Directions — Pictures excluded, copy every record that follows exactly as it appears.

Provided entries —
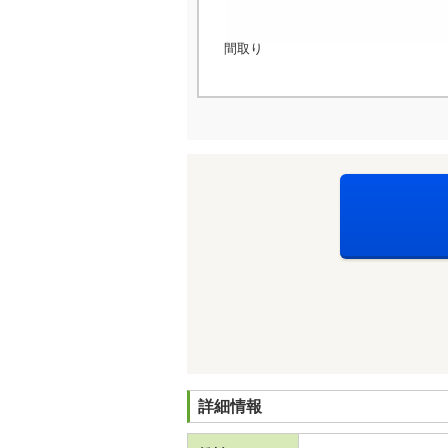
間取り
詳細情報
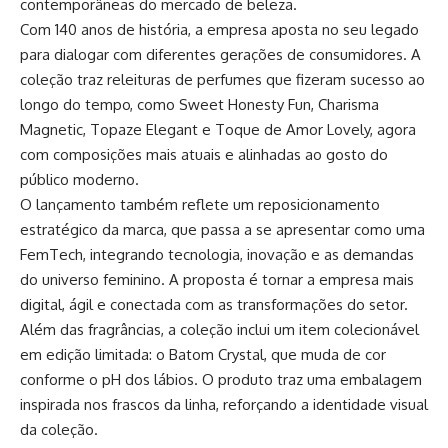
contemporâneas do mercado de beleza.
Com 140 anos de história, a empresa aposta no seu legado
para dialogar com diferentes gerações de consumidores. A
coleção traz releituras de perfumes que fizeram sucesso ao
longo do tempo, como Sweet Honesty Fun, Charisma
Magnetic, Topaze Elegant e Toque de Amor Lovely, agora
com composições mais atuais e alinhadas ao gosto do
público moderno.
O lançamento também reflete um reposicionamento
estratégico da marca, que passa a se apresentar como uma
FemTech, integrando tecnologia, inovação e as demandas
do universo feminino. A proposta é tornar a empresa mais
digital, ágil e conectada com as transformações do setor.
Além das fragrâncias, a coleção inclui um item colecionável
em edição limitada: o Batom Crystal, que muda de cor
conforme o pH dos lábios. O produto traz uma embalagem
inspirada nos frascos da linha, reforçando a identidade visual
da coleção.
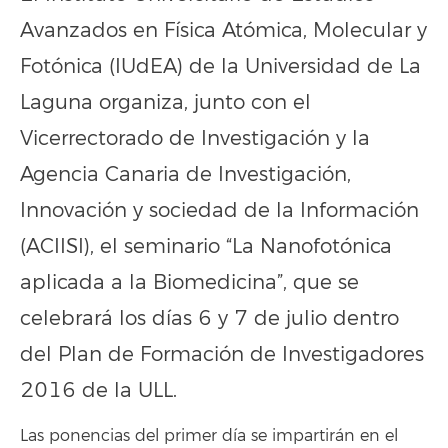
Avanzados en Física Atómica, Molecular y
Fotónica (IUdEA) de la Universidad de La
Laguna organiza, junto con el
Vicerrectorado de Investigación y la
Agencia Canaria de Investigación,
Innovación y sociedad de la Información
(ACIISI), el seminario “La Nanofotónica
aplicada a la Biomedicina”, que se
celebrará los días 6 y 7 de julio dentro
del Plan de Formación de Investigadores
2016 de la ULL.
Las ponencias del primer día se impartirán en el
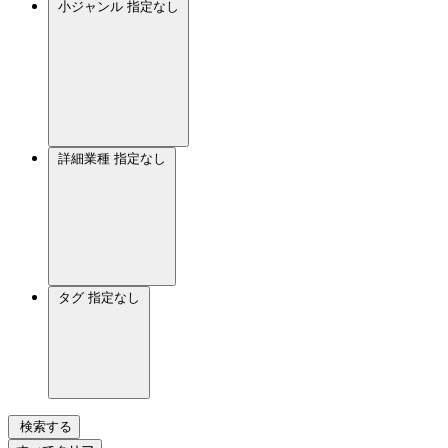
小ジャンル
指定なし
詳細業種
指定なし
タグ
指定なし
検索する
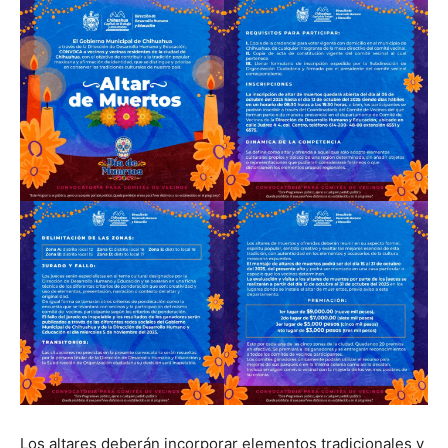
Los altares deberán incorporar elementos tradicionales y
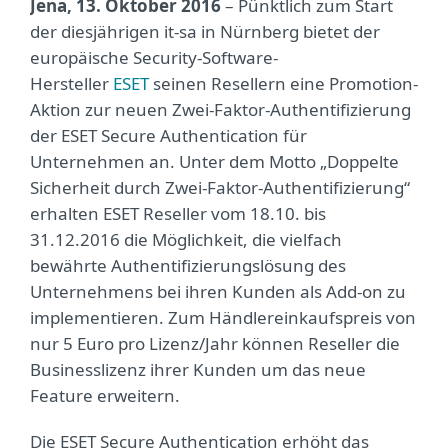
Jena, 13. Oktober 2016
– Pünktlich zum Start
der diesjährigen it-sa in Nürnberg bietet der
europäische Security-Software-
Hersteller
ESET
seinen Resellern eine Promotion-
Aktion zur neuen Zwei-Faktor-Authentifizierung
der ESET Secure Authentication für
Unternehmen an. Unter dem Motto „Doppelte
Sicherheit durch Zwei-Faktor-Authentifizierung“
erhalten ESET Reseller vom 18.10. bis
31.12.2016 die Möglichkeit, die vielfach
bewährte Authentifizierungslösung des
Unternehmens bei ihren Kunden als Add-on zu
implementieren. Zum Händlereinkaufspreis von
nur 5 Euro pro Lizenz/Jahr können Reseller die
Businesslizenz ihrer Kunden um das neue
Feature erweitern.
Die ESET Secure Authentication erhöht das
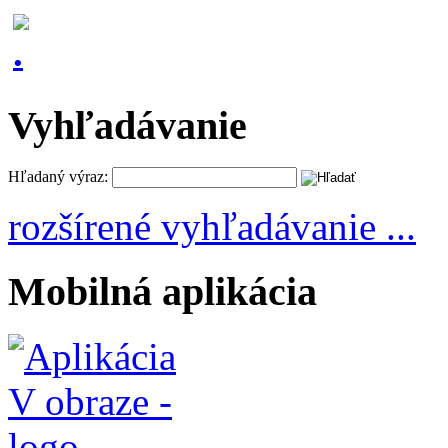
Vyhľadávanie
Hľadaný výraz:
rozšírené vyhľadávanie ...
Mobilná aplikácia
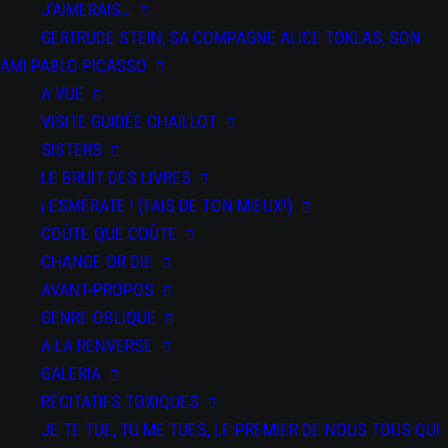
J’AIMERAIS…
GERTRUDE STEIN, SA COMPAGNE ALICE TOKLAS, SON
AMI PABLO PICASSO
A VUE
VISITE GUIDÉE CHAILLOT
SISTERS
LE BRUIT DES LIVRES
DATE
¡ ESMÉRATE ! (FAIS DE TON MIEUX!)
du 19 au 20
Sep 2020
COÛTE QUE COÛTE
Expired!
CHANGE OR DIE
AVANT-PROPOS
HEURE
GENRE OBLIQUE
All Day
A LA RENVERSE
GALERIA
RÉCITATIFS TOXIQUES
Parades
JE TE TUE, TU ME TUES, LE PREMIER DE NOUS TOUS QUI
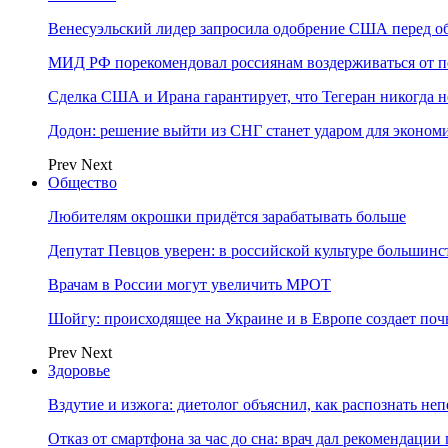
Венесуэльский лидер запросила одобрение США перед о
МИД РФ порекомендовал россиянам воздерживаться от 
Сделка США и Ирана гарантирует, что Тегеран никогда 
Додон: решение выйти из СНГ станет ударом для эконо
Prev
Next
Общество
Любителям окрошки придётся зарабатывать больше
Депутат Певцов уверен: в российской культуре большинст
Врачам в России могут увеличить МРОТ
Шойгу: происходящее на Украине и в Европе создает поч
Prev
Next
Здоровье
Вздутие и изжога: диетолог объяснил, как распознать не
Отказ от смартфона за час до сна: врач дал рекомендаци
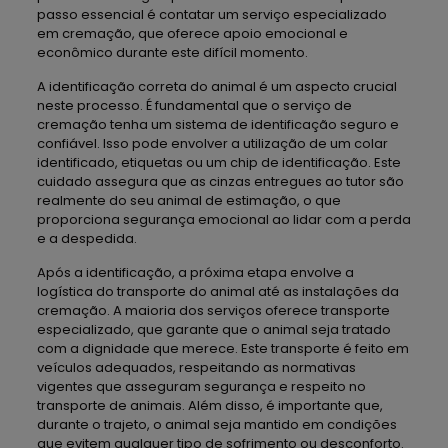
passo essencial é contatar um serviço especializado
em cremação, que oferece apoio emocional e
econômico durante este difícil momento.
A identificação correta do animal é um aspecto crucial
neste processo. É fundamental que o serviço de
cremação tenha um sistema de identificação seguro e
confiável. Isso pode envolver a utilização de um colar
identificado, etiquetas ou um chip de identificação. Este
cuidado assegura que as cinzas entregues ao tutor são
realmente do seu animal de estimação, o que
proporciona segurança emocional ao lidar com a perda
e a despedida.
Após a identificação, a próxima etapa envolve a
logística do transporte do animal até as instalações da
cremação. A maioria dos serviços oferece transporte
especializado, que garante que o animal seja tratado
com a dignidade que merece. Este transporte é feito em
veículos adequados, respeitando as normativas
vigentes que asseguram segurança e respeito no
transporte de animais. Além disso, é importante que,
durante o trajeto, o animal seja mantido em condições
que evitem qualquer tipo de sofrimento ou desconforto.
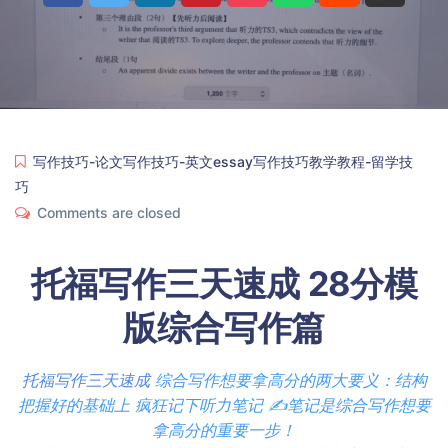
写作技巧-论文写作技巧-英文essay写作技巧教学教程-留学技
巧
Comments are closed
托福写作三天速成 28分模
版综合写作篇
托福写作三天速成
综合写作想要拿高分的两大要义：结构
把握好的基础上 疯狂记下听力笔记 ✍️笔记是综合写作想要
拿高分的重要一步！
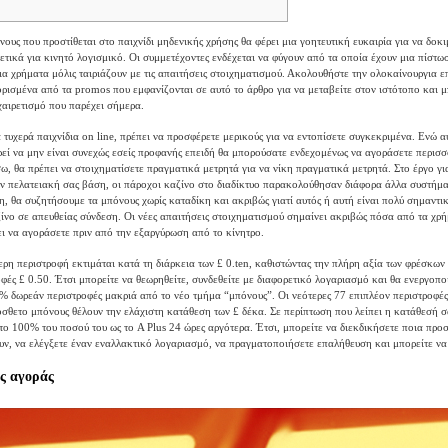
ους που προστίθεται στο παιχνίδι μηδενικής χρήσης θα φέρει μια γοητευτική ευκαιρία για να δοκι
ρετικά για κινητό λογισμικό. Οι συμμετέχοντες ενδέχεται να φύγουν από τα οποία έχουν μια πίστ
ια χρήματα μόλις ταιριάζουν με τις απαιτήσεις στοιχηματισμού.
Ακολουθήστε την ολοκαίνουργια ε
ορισμένα από τα promos που εμφανίζονται σε αυτό το άρθρο για να μεταβείτε στον ιστότοπο και μ
χαιρετισμό που παρέχει σήμερα.
 τυχερά παιχνίδια on line, πρέπει να προσφέρετε μερικούς για να εντοπίσετε συγκεκριμένα. Ενώ α
εί να μην είναι συνεχώς εσείς προφανής επειδή θα μπορούσατε ενδεχομένως να αγοράσετε περισσό
σω, θα πρέπει να στοιχηματίσετε πραγματικά μετρητά για να νίκη πραγματικά μετρητά. Στο έργο γι
ην πελατειακή σας βάση, οι πάροχοι καζίνο στο διαδίκτυο παρακολούθησαν διάφορα άλλα συστήμ
η, θα συζητήσουμε τα μπόνους χωρίς καταδίκη και ακριβώς γιατί αυτός ή αυτή είναι πολύ σημαντικ
ίνο σε απευθείας σύνδεση. Οι νέες απαιτήσεις στοιχηματισμού σημαίνει ακριβώς πόσα από τα χρή
ι να αγοράσετε πριν από την εξαργύρωση από το κίνητρο.
ερη περιστροφή εκτιμάται κατά τη διάρκεια των £ 0.ten, καθιστώντας την πλήρη αξία των φρέσκων
οφές £ 0.50. Έτσι μπορείτε να θεωρηθείτε, συνδεθείτε με διαφορετικό λογαριασμό και θα ενεργοπο
% δωρεάν περιστροφές μακριά από το νέο τμήμα “μπόνους”. Οι νεότερες 77 επιπλέον περιστροφές
όσθετο μπόνους θέλουν την ελάχιστη κατάθεση των £ δέκα. Σε περίπτωση που λείπει η κατάθεσή σα
 το 100% του ποσού του ως το A Plus 24 ώρες αργότερα. Έτσι, μπορείτε να διεκδικήσετε ποια πρ
ν, να ελέγξετε έναν εναλλακτικό λογαριασμό, να πραγματοποιήσετε επαλήθευση και μπορείτε να
ς αγοράς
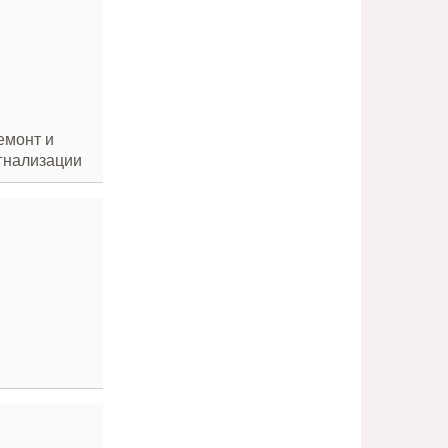
емонт и
гнализации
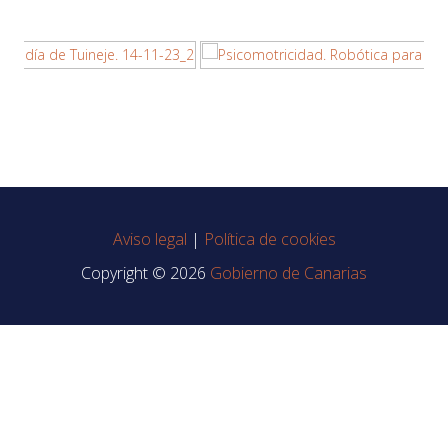
Aviso legal
|
Política de cookies
Copyright © 2026
Gobierno de Canarias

Solution to this task —
間取り
詳細情報
contemporâneas do mercado de beleza.
Com 140 anos de história, a empresa aposta no seu legado
para dialogar com diferentes gerações de consumidores. A
coleção traz releituras de perfumes que fizeram sucesso ao
longo do tempo, como Sweet Honesty Fun, Charisma
Magnetic, Topaze Elegant e Toque de Amor Lovely, agora
com composições mais atuais e alinhadas ao gosto do
público moderno.
O lançamento também reflete um reposicionamento
estratégico da marca, que passa a se apresentar como uma
FemTech, integrando tecnologia, inovação e as demandas
do universo feminino. A proposta é tornar a empresa mais
digital, ágil e conectada com as transformações do setor.
Além das fragrâncias, a coleção inclui um item colecionável
em edição limitada: o Batom Crystal, que muda de cor
conforme o pH dos lábios. O produto traz uma embalagem
inspirada nos frascos da linha, reforçando a identidade visual
da coleção.
Avanzados en Física Atómica, Molecular y
Fotónica (IUdEA) de la Universidad de La
Laguna organiza, junto con el
Vicerrectorado de Investigación y la
Agencia Canaria de Investigación,
Innovación y sociedad de la Información
(ACIISI), el seminario “La Nanofotónica
aplicada a la Biomedicina”, que se
celebrará los días 6 y 7 de julio dentro
del Plan de Formación de Investigadores
2016 de la ULL.
Las ponencias del primer día se impartirán en el
小ジャンル
指定なし
詳細業種
指定なし
タグ
指定なし
検索する
Los altares deberán incorporar elementos tradicionales y
Jena, 13. Oktober 2016
– Pünktlich zum Start
der diesjährigen it-sa in Nürnberg bietet der
europäische Security-Software-
Hersteller
ESET
seinen Resellern eine Promotion-
Aktion zur neuen Zwei-Faktor-Authentifizierung
der ESET Secure Authentication für
Unternehmen an. Unter dem Motto „Doppelte
Sicherheit durch Zwei-Faktor-Authentifizierung“
erhalten ESET Reseller vom 18.10. bis
31.12.2016 die Möglichkeit, die vielfach
bewährte Authentifizierungslösung des
Unternehmens bei ihren Kunden als Add-on zu
implementieren. Zum Händlereinkaufspreis von
nur 5 Euro pro Lizenz/Jahr können Reseller die
Businesslizenz ihrer Kunden um das neue
Feature erweitern.
Die ESET Secure Authentication erhöht das
Vyhľadávanie
Hľadaný výraz:
rozšírené vyhľadávanie ...
Mobilná aplikácia
J’AIMERAIS…
GERTRUDE STEIN, SA COMPAGNE ALICE TOKLAS, SON
AMI PABLO PICASSO
A VUE
VISITE GUIDÉE CHAILLOT
SISTERS
LE BRUIT DES LIVRES
DATE
¡ ESMÉRATE ! (FAIS DE TON MIEUX!)
du 19 au 20
Sep 2020
COÛTE QUE COÛTE
Expired!
CHANGE OR DIE
AVANT-PROPOS
HEURE
GENRE OBLIQUE
All Day
A LA RENVERSE
GALERIA
RÉCITATIFS TOXIQUES
Parades
JE TE TUE, TU ME TUES, LE PREMIER DE NOUS TOUS QUI
Венесуэльский лидер запросила одобрение США перед о
МИД РФ порекомендовал россиянам воздерживаться от 
Сделка США и Ирана гарантирует, что Тегеран никогда 
Додон: решение выйти из СНГ станет ударом для эконо
Prev
Next
Общество
Любителям окрошки придётся зарабатывать больше
Депутат Певцов уверен: в российской культуре большинст
Врачам в России могут увеличить МРОТ
Шойгу: происходящее на Украине и в Европе создает поч
Prev
Next
Здоровье
Вздутие и изжога: диетолог объяснил, как распознать не
Отказ от смартфона за час до сна: врач дал рекомендаци
passo essencial é contatar um serviço especializado
em cremação, que oferece apoio emocional e
econômico durante este difícil momento.
A identificação correta do animal é um aspecto crucial
neste processo. É fundamental que o serviço de
cremação tenha um sistema de identificação seguro e
confiável. Isso pode envolver a utilização de um colar
identificado, etiquetas ou um chip de identificação. Este
cuidado assegura que as cinzas entregues ao tutor são
realmente do seu animal de estimação, o que
proporciona segurança emocional ao lidar com a perda
e a despedida.
Após a identificação, a próxima etapa envolve a
logística do transporte do animal até as instalações da
cremação. A maioria dos serviços oferece transporte
especializado, que garante que o animal seja tratado
com a dignidade que merece. Este transporte é feito em
veículos adequados, respeitando as normativas
vigentes que asseguram segurança e respeito no
transporte de animais. Além disso, é importante que,
durante o trajeto, o animal seja mantido em condições
que evitem qualquer tipo de sofrimento ou desconforto.
写作技巧-论文写作技巧-英文essay写作技巧教学教程-留学技
巧
Comments are closed
托福写作三天速成 28分模
版综合写作篇
托福写作三天速成
综合写作想要拿高分的两大要义：结构
把握好的基础上 疯狂记下听力笔记 ✍️笔记是综合写作想要
拿高分的重要一步！
ους που προστίθεται στο παιχνίδι μηδενικής χρήσης θα φέρει μια γοητευτική ευκαιρία για να δοκι
ρετικά για κινητό λογισμικό. Οι συμμετέχοντες ενδέχεται να φύγουν από τα οποία έχουν μια πίστ
ια χρήματα μόλις ταιριάζουν με τις απαιτήσεις στοιχηματισμού.
Ακολουθήστε την ολοκαίνουργια ε
ορισμένα από τα promos που εμφανίζονται σε αυτό το άρθρο για να μεταβείτε στον ιστότοπο και μ
χαιρετισμό που παρέχει σήμερα.
 τυχερά παιχνίδια on line, πρέπει να προσφέρετε μερικούς για να εντοπίσετε συγκεκριμένα. Ενώ α
εί να μην είναι συνεχώς εσείς προφανής επειδή θα μπορούσατε ενδεχομένως να αγοράσετε περισσό
σω, θα πρέπει να στοιχηματίσετε πραγματικά μετρητά για να νίκη πραγματικά μετρητά. Στο έργο γι
ην πελατειακή σας βάση, οι πάροχοι καζίνο στο διαδίκτυο παρακολούθησαν διάφορα άλλα συστήμ
η, θα συζητήσουμε τα μπόνους χωρίς καταδίκη και ακριβώς γιατί αυτός ή αυτή είναι πολύ σημαντικ
ίνο σε απευθείας σύνδεση. Οι νέες απαιτήσεις στοιχηματισμού σημαίνει ακριβώς πόσα από τα χρή
ι να αγοράσετε πριν από την εξαργύρωση από το κίνητρο.
ερη περιστροφή εκτιμάται κατά τη διάρκεια των £ 0.ten, καθιστώντας την πλήρη αξία των φρέσκων
οφές £ 0.50. Έτσι μπορείτε να θεωρηθείτε, συνδεθείτε με διαφορετικό λογαριασμό και θα ενεργοπο
% δωρεάν περιστροφές μακριά από το νέο τμήμα “μπόνους”. Οι νεότερες 77 επιπλέον περιστροφές
όσθετο μπόνους θέλουν την ελάχιστη κατάθεση των £ δέκα. Σε περίπτωση που λείπει η κατάθεσή σα
 το 100% του ποσού του ως το A Plus 24 ώρες αργότερα. Έτσι, μπορείτε να διεκδικήσετε ποια πρ
ν, να ελέγξετε έναν εναλλακτικό λογαριασμό, να πραγματοποιήσετε επαλήθευση και μπορείτε να
ς αγοράς
емонт и
гнализации
Aviso legal
|
Política de cookies
Copyright © 2026
Gobierno de Canarias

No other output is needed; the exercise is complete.